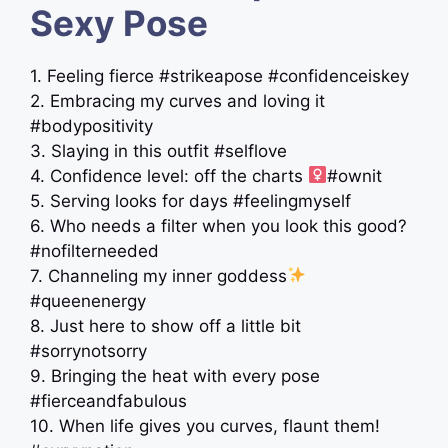
Sexy Pose
1. Feeling fierce #strikeapose #confidenceiskey
2. Embracing my curves and loving it
#bodypositivity
3. Slaying in this outfit #selflove
4. Confidence level: off the charts ‍
#ownit
5. Serving looks for days #feelingmyself
6. Who needs a filter when you look this good?
#nofilterneeded
7. Channeling my inner goddess
#queenenergy
8. Just here to show off a little bit
#sorrynotsorry
9. Bringing the heat with every pose
#fierceandfabulous
10. When life gives you curves, flaunt them!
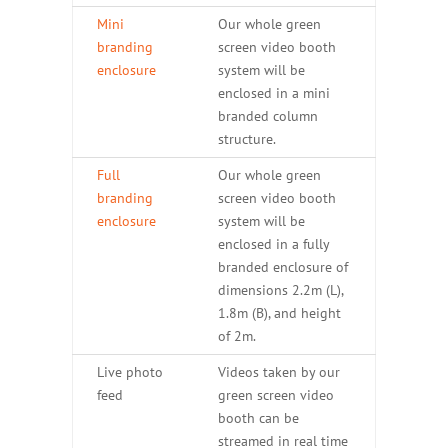
Mini
Our whole green
branding
screen video booth
enclosure
system will be
enclosed in a mini
branded column
structure.
Full
Our whole green
branding
screen video booth
enclosure
system will be
enclosed in a fully
branded enclosure of
dimensions 2.2m (L),
1.8m (B), and height
of 2m.
Live photo
Videos taken by our
feed
green screen video
booth can be
streamed in real time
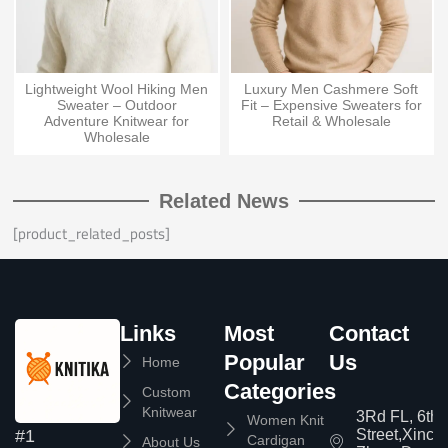
Lightweight Wool Hiking Men
Luxury Men Cashmere Soft
Sweater – Outdoor
Fit – Expensive Sweaters for
Adventure Knitwear for
Retail & Wholesale
Wholesale
Related News
[product_related_posts]
Links
Most
Contact
Popular
Us
Home
Categories
Custom
Knitwear
3Rd FL, 6th
Women Knit
Street,Xinc
#1
Cardigan
About Us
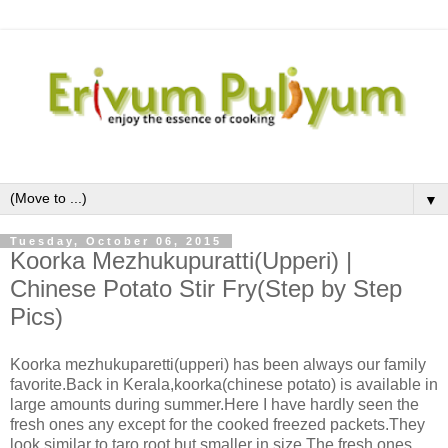
▼
Tuesday, October 06, 2015
Koorka Mezhukupuratti(Upperi) |
Chinese Potato Stir Fry(Step by Step
Pics)
Koorka mezhukuparetti(upperi) has been always our family
favorite.Back in Kerala,koorka(chinese potato) is available in
large amounts during summer.Here I have hardly seen the
fresh ones any except for the cooked freezed packets.They
look similar to taro root but smaller in size.The fresh ones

■ Task prompt
Copy exactly the lines of the entries above from the one containing "enclosed in a mini" through the one containing "Sweater – Outdoor". Both end lines count; pictures do not.

■ Your solution
enclosed in a mini
branded column
structure.
Full
Our whole green
branding
screen video booth
enclosure
system will be
enclosed in a fully
branded enclosure of
dimensions 2.2m (L),
1.8m (B), and height
of 2m.
Live photo
Videos taken by our
feed
green screen video
booth can be
streamed in real time
Lightweight Wool Hiking Men
Luxury Men Cashmere Soft
Sweater – Outdoor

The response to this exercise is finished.